Pero las cosas no salían tan bien como él esperaba.

–Elízabeth, no lo entiendo –masculló Shieik en algún momento, con gran frustración–. ¿Cómo le atinas perfectamente a las piedras que te lanzo, pero no a un enorme zorro que viene corriendo hacia ti?

–Es que me da miedo lastimarlo –confesé.

Él me miró con una expresión contrariada.

– ¿Y qué se supone que estás intentando hacerles? ¿Cosquillas?

–Lo sé, lo sé, pero me cuesta hacer algo que lastime a otro ser vivo…

Shieik parecía comprender la situación, pero ambos sabíamos que, de seguir así, acabaría muerta en la batalla final.

–Otro problema con el cual lidiar.

Las horas transcurrieron rápidamente. Almorzamos unos emparedados que habíamos comprado antes de salir de la ciudad. Luego, la prolongada jornada y el trabajo extenuante eliminaron el exceso de dudas de mi cuerpo. Casi sin pensarlo atacaba a los animales de tierra, repitiéndome una y otra vez que no eran reales.

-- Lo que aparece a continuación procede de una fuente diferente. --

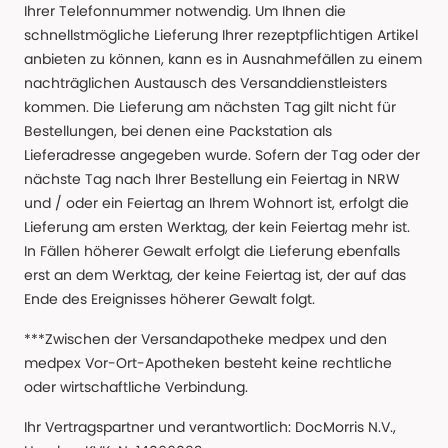
Ihrer Telefonnummer notwendig. Um Ihnen die
schnellstmögliche Lieferung Ihrer rezeptpflichtigen Artikel
anbieten zu können, kann es in Ausnahmefällen zu einem
nachträglichen Austausch des Versanddienstleisters
kommen. Die Lieferung am nächsten Tag gilt nicht für
Bestellungen, bei denen eine Packstation als
Lieferadresse angegeben wurde. Sofern der Tag oder der
nächste Tag nach Ihrer Bestellung ein Feiertag in NRW
und / oder ein Feiertag an Ihrem Wohnort ist, erfolgt die
Lieferung am ersten Werktag, der kein Feiertag mehr ist.
In Fällen höherer Gewalt erfolgt die Lieferung ebenfalls
erst an dem Werktag, der keine Feiertag ist, der auf das
Ende des Ereignisses höherer Gewalt folgt.
***Zwischen der Versandapotheke medpex und den
medpex Vor-Ort-Apotheken besteht keine rechtliche
oder wirtschaftliche Verbindung.
Ihr Vertragspartner und verantwortlich: DocMorris N.V.,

Cuando el crepúsculo comenzaba a robarnos los preciados rayos de luz, Shieik materializó su espada.

Lo observé atentamente mientras él, después de enarbolarla, posaba los dedos sobre el extremo del filo y se concentraba profundamente. Durante un segundo no pasó nada, pero luego sentí el ligero fluir de la energía que lo rodeaba y una chispa celeste surgió de sus dedos. Los deslizó por un lado de la espada mientras la chispa se impregnaba a la hoja como una neblina centelleante. Después le dio la vuelta e hizo lo mismo con el otro flanco. La chispa desapareció en el momento en que separó los dedos del arma.

–Bien, tu turno.

Me explicó cómo controlar mi energía para traspasarla y me guio en el proceso. Probé varias veces, pero al final fue Shieik quien tuvo que proteger el filo de mi espada.

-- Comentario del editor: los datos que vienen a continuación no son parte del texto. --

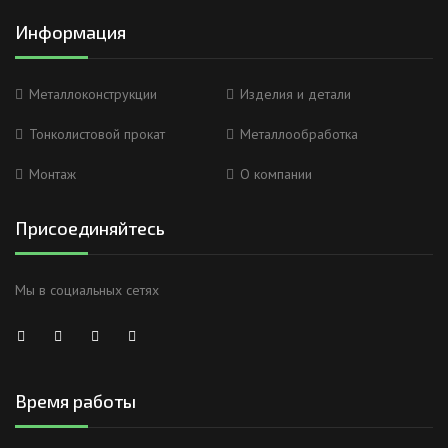
Информация
Металлоконструкции
Изделия и детали
Тонколистовой прокат
Металлообработка
Монтаж
О компании
Присоединяйтесь
Мы в социальных сетях
Время работы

Cuando atacábamos, saltaban chispas perladas y doradas de los filos. El sonido del entrechocar del metal se deslizaba entre los árboles que nos rodeaban, sobre los finos riachuelos que recorrían la isla y en las llanuras salpicadas de montículos, diminutos bosques y rocas gigantes.

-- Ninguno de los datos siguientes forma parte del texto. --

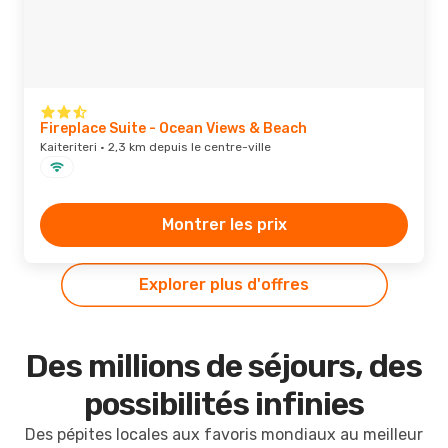
Fireplace Suite - Ocean Views & Beach
Kaiteriteri · 2,3 km depuis le centre-ville
Montrer les prix
Explorer plus d'offres
Des millions de séjours, des
possibilités infinies
Des pépites locales aux favoris mondiaux au meilleur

Después de haber peleado con palos durante toda mi vida, la espada me resultaba especialmente liviana. Como era incapaz de medir con precisión la fuerza que debía emplear, recibí varios golpes tanto de mi contrincante como del piso. Era muy diferente luchar con Shieik que con esos niños de Nermné.

Lucía varios cardenales cuando paramos y decidimos que era tiempo de acercarnos al lago. La temperatura había descendido casi a la misma velocidad con la cual el sol desapareció en el horizonte, y me temí que aquella sería una noche helada.

El lago se parecía en gran medida al que habíamos dejado atrás en el claro del bosque de la Escuela de los Siete Reinos, donde había aparecido la flor del desierto. Era completamente circular, como si lo hubiesen recortado a propósito, y su radio no podía ser mayor a diez metros. No había espacio para que se crearan olas y, de todas formas, los arces no dejaban entrar ráfagas de viento considerables.

Había una altísima hilera de juncos y pastizales desprolijamente apostados alrededor de la orilla contraria, por lo que parecía imposible acceder desde ese lado. En cambio, en nuestra orilla, el agua acariciaba mansamente la tierra clara y los pastillos sonrosados de una media luna de terreno despejado. Por delante de nosotros, los juncos volvían a esconder la taciturna belleza del lago.

–Me parece que estaremos un buen rato aquí. Será mejor ponernos cómodos –comentó Shieik, fastidiado. Se recostó sobre la hierba húmeda y yo no tardé en imitarlo, pero usando mi capa como luneta. No me apetecía empapar mi ropa estando en medio de aquel frío clima–. ¿Por qué te sientas así? –preguntó de repente.

Fruncí el ceño y estudié mi posición en busca de algo anormal.

– ¿Así cómo? –pregunté–. Esta es mi forma de sentarme.